▶ _TASK BRIEF_
Answer with one number: the count of lines in the listing below that hold the word "ocekujem".
########################################
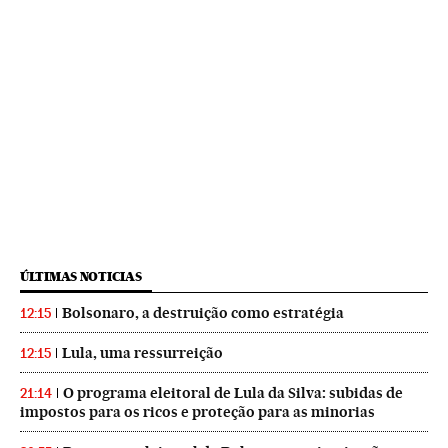
ÚLTIMAS NOTICIAS
Bolsonaro, a destruição como estratégia
12:15
Lula, uma ressurreição
12:15
O programa eleitoral de Lula da Silva: subidas de
21:14
impostos para os ricos e proteção para as minorias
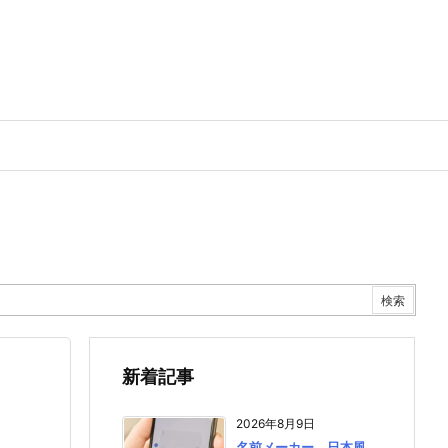
新着記事
2026年8月9日
名前メーカー 日本風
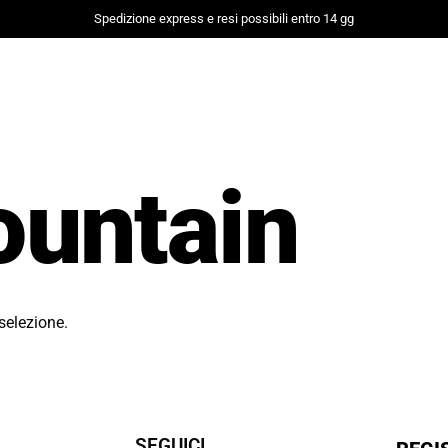
Spedizione express e resi possibili entro 14 gg
ountain
selezione.
SEGUICI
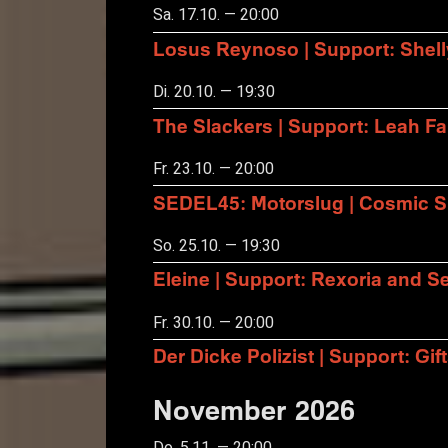
Sa. 17.10. — 20:00
Losus Reynoso | Support: Shel
Di. 20.10. — 19:30
The Slackers | Support: Leah F
Fr. 23.10. — 20:00
SEDEL45: Motorslug | Cosmic S
So. 25.10. — 19:30
Eleine | Support: Rexoria and Se
Fr. 30.10. — 20:00
Der Dicke Polizist | Support: Gift
November 2026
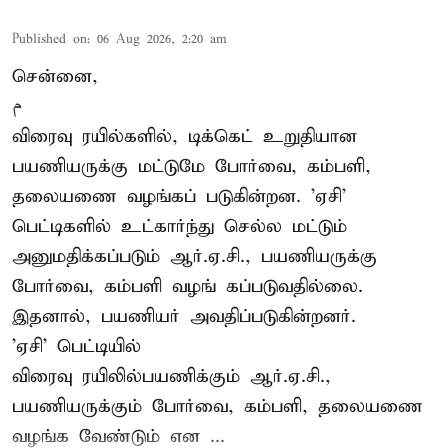
Published on
:
06 Aug 2026, 2:20 am
சென்னை,
م
விரைவு ரயில்களில், டிக்கெட் உறுதியான
பயணியருக்கு மட்டுமே போர்வை, கம்பளி,
தலையணை வழங்கப் படுகின்றன. 'ஏசி'
பெட்டிகளில் உட்கார்ந்து செல்ல மட்டும்
அனுமதிக்கப்படும் ஆர்.ஏ.சி., பயணியருக்கு
போர்வை, கம்பளி வழங் கப்படுவதில்லை.
இதனால், பயணியர் அவதிப்படுகின்றனர்.
'ஏசி' பெட்டியில்
விரைவு ரயிலில்பயணிக்கும் ஆர்.ஏ.சி.,
பயணியருக்கும் போர்வை, கம்பளி, தலையணை
வழங்க வேண்டும் என ...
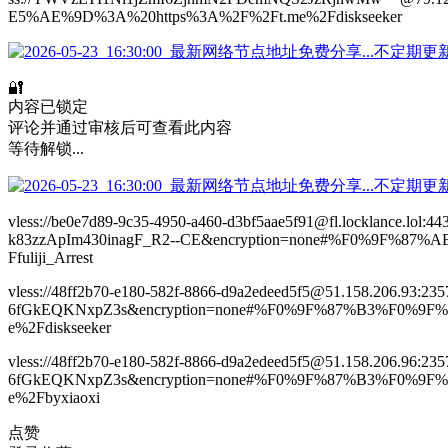
E5%AE%9D%3A%20https%3A%2F%2Ft.me%2Fdiskseeker
🔐
内容已锁定
评论并通过审核后可查看此内容
等待解锁...
vless://be0e7d89-9c35-4950-a460-d3bf5aae5f91@fl.locklance.lol:
k83zzApIm430inagF_R2--CE&encryption=none#%F0%9F
Ffuliji_Arrest
vless://48ff2b70-e180-582f-8866-d9a2edeed5f5@51.158.206.93
6fGkEQKNxpZ3s&encryption=none#%F0%9F%87%B3%F0%
e%2Fdiskseeker
vless://48ff2b70-e180-582f-8866-d9a2edeed5f5@51.158.206.96
6fGkEQKNxpZ3s&encryption=none#%F0%9F%87%B3%F0%
e%2Fbyxiaoxi
点赞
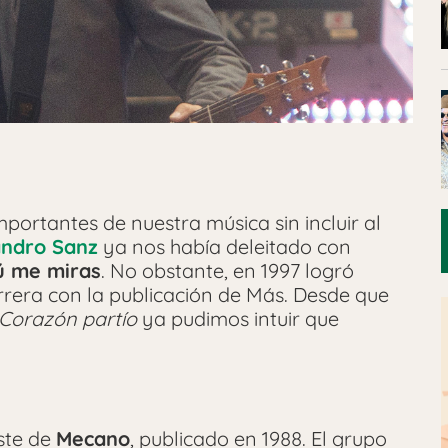
mportantes de nuestra música sin incluir al
andro Sanz
ya nos había deleitado con
tú me miras
. No obstante, en 1997 logró
rrera con la publicación de Más. Desde que
Corazón partío
ya pudimos intuir que
ste de
Mecano
, publicado en 1988. El grupo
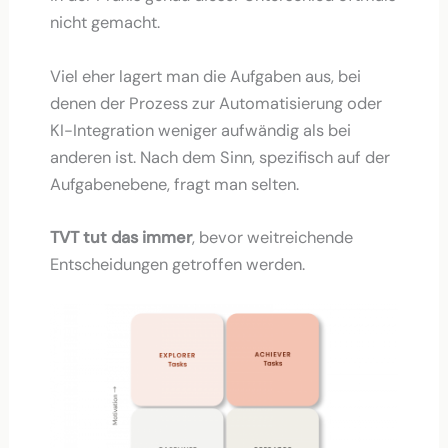
nicht gemacht.
Viel eher lagert man die Aufgaben aus, bei
denen der Prozess zur Automatisierung oder
KI-Integration weniger aufwändig als bei
anderen ist. Nach dem Sinn, spezifisch auf der
Aufgabenebene, fragt man selten.
TVT tut das immer
, bevor weitreichende
Entscheidungen getroffen werden.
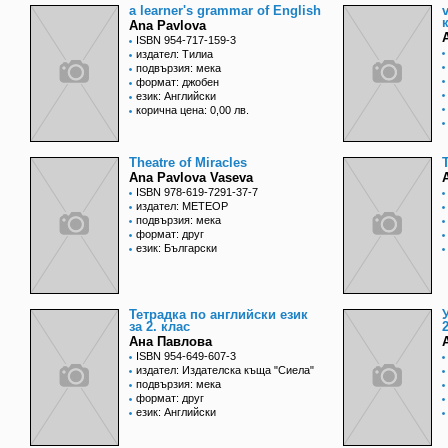
a learner's grammar of English
Ana Pavlova
ISBN 954-717-159-3
издател: Тилиа
подвързия: мека
формат: джобен
език: Английски
корична цена: 0,00 лв.
Theatre of Miracles
Ana Pavlova Vaseva
ISBN 978-619-7291-37-7
издател: МЕТЕОР
подвързия: мека
формат: друг
език: Български
Тетрадка по английски език
за 2. клас
Ана Павлова
ISBN 954-649-607-3
издател: Издателска къща "Сиела"
подвързия: мека
формат: друг
език: Английски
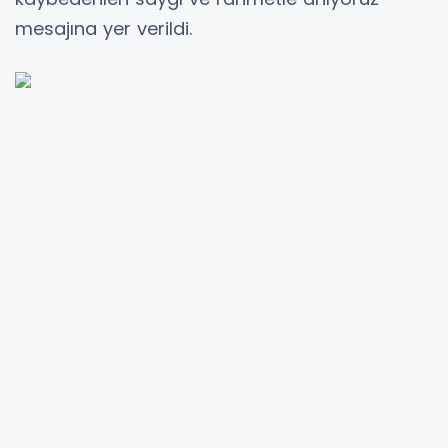
mesajına yer verildi.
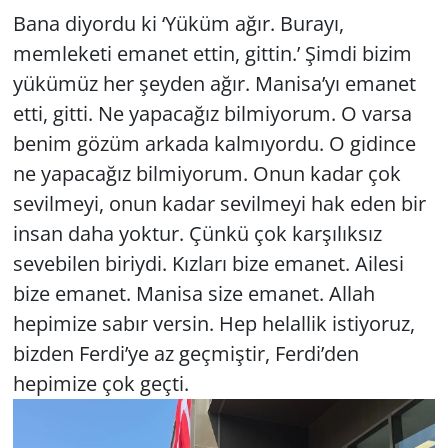
Bana diyordu ki ‘Yüküm ağır. Burayı,
memleketi emanet ettin, gittin.’ Şimdi bizim
yükümüz her şeyden ağır. Manisa’yı emanet
etti, gitti. Ne yapacağız bilmiyorum. O varsa
benim gözüm arkada kalmıyordu. O gidince
ne yapacağız bilmiyorum. Onun kadar çok
sevilmeyi, onun kadar sevilmeyi hak eden bir
insan daha yoktur. Çünkü çok karşılıksız
sevebilen biriydi. Kızları bize emanet. Ailesi
bize emanet. Manisa size emanet. Allah
hepimize sabır versin. Hep helallik istiyoruz,
bizden Ferdi’ye az geçmiştir, Ferdi’den
hepimize çok geçti.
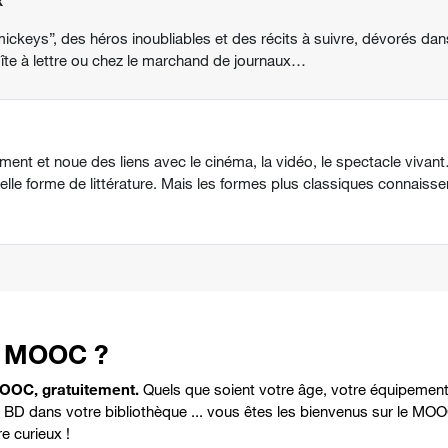
x
mickeys”, des héros inoubliables et des récits à suivre, dévorés dans
îte à lettre ou chez le marchand de journaux…
ement et noue des liens avec le cinéma, la vidéo, le spectacle viv
e forme de littérature. Mais les formes plus classiques connaiss
ce MOOC ?
MOOC, gratuitement.
Quels que soient votre âge, votre équipement i
e BD dans votre bibliothèque ... vous êtes les bienvenus sur le M
re curieux !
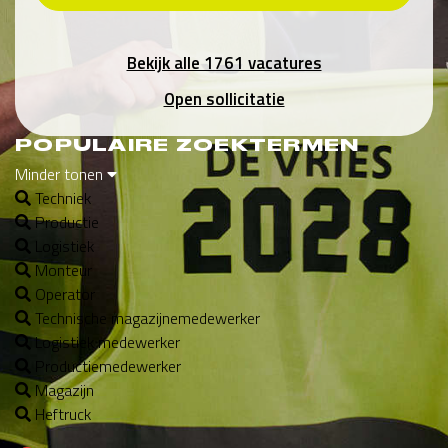
Bekijk alle 1761 vacatures
Open sollicitatie
POPULAIRE ZOEKTERMEN
Minder tonen
Techniek
Productie
Logistiek
Monteur
Operator
Technische magazijnemedewerker
Logistiek medewerker
Productiemedewerker
Magazijn
Heftruck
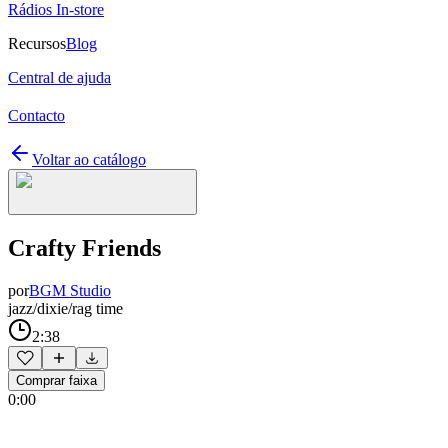
Rádios In-store
Recursos
Blog
Central de ajuda
Contacto
Voltar ao catálogo
Crafty Friends
por
BGM Studio
jazz/dixie/rag time
2:38
Comprar faixa
0:00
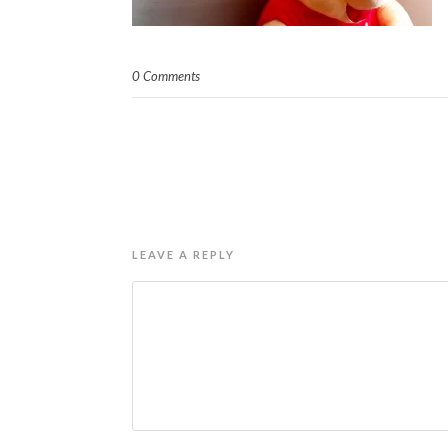
0 Comments
LEAVE A REPLY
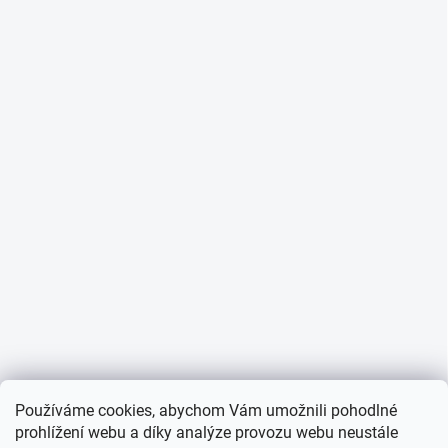
Používáme cookies, abychom Vám umožnili pohodlné
prohlížení webu a díky analýze provozu webu neustále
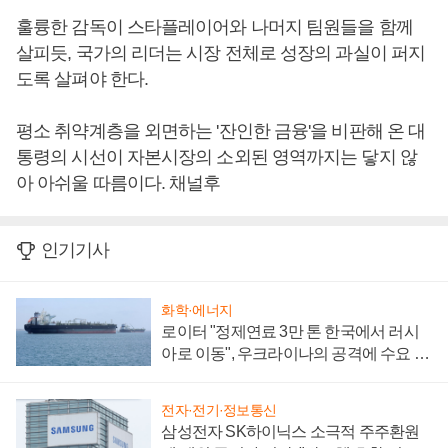
훌륭한 감독이 스타플레이어와 나머지 팀원들을 함께
살피듯, 국가의 리더는 시장 전체로 성장의 과실이 퍼지
도록 살펴야 한다.
평소 취약계층을 외면하는 '잔인한 금융'을 비판해 온 대
통령의 시선이 자본시장의 소외된 영역까지는 닿지 않
아 아쉬울 따름이다. 채널후
인기기사
화학·에너지
로이터 "정제연료 3만 톤 한국에서 러시
아로 이동", 우크라이나의 공격에 수요 늘
어
전자·전기·정보통신
삼성전자 SK하이닉스 소극적 주주환원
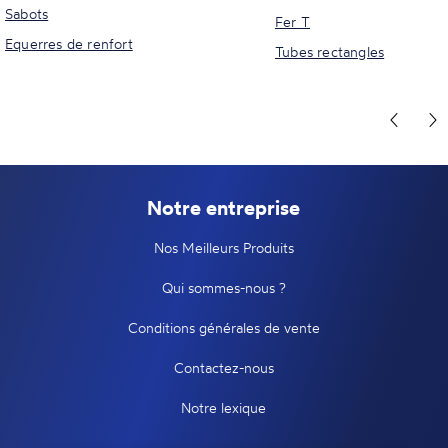
Sabots
Fer T
Equerres de renfort
Tubes rectangles
Notre entreprise
Nos Meilleurs Produits
Qui sommes-nous ?
Conditions générales de vente
Contactez-nous
Notre lexique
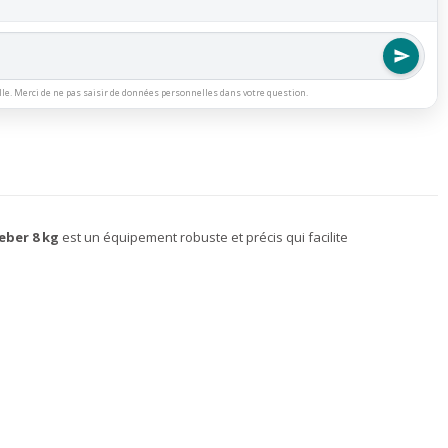
lle. Merci de ne pas saisir de données personnelles dans votre question.
eber 8 kg
est un équipement robuste et précis qui facilite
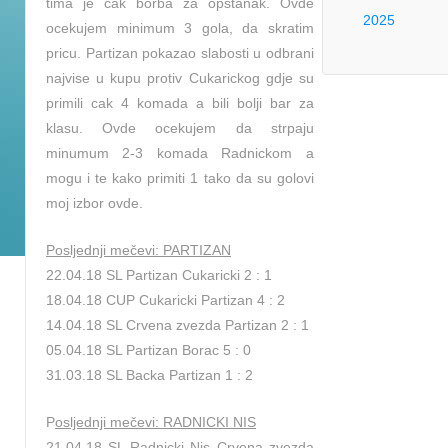
tima je cak borba za opstanak. Ovde
2025
ocekujem minimum 3 gola, da skratim
pricu. Partizan pokazao slabosti u odbrani
najvise u kupu protiv Cukarickog gdje su
primili cak 4 komada a bili bolji bar za
klasu. Ovde ocekujem da strpaju
minumum 2-3 komada Radnickom a
mogu i te kako primiti 1 tako da su golovi
moj izbor ovde.
Posljednji mečevi: PARTIZAN
22.04.18 SL Partizan Cukaricki 2 : 1
18.04.18 CUP Cukaricki Partizan 4 : 2
14.04.18 SL Crvena zvezda Partizan 2 : 1
05.04.18 SL Partizan Borac 5 : 0
31.03.18 SL Backa Partizan 1 : 2
P
osljednji mečevi: RADNICKI NIS
21.04.18 SL Radnicki Nis Crvena zvezda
########################################
▶ _WRITTEN REPLY_
2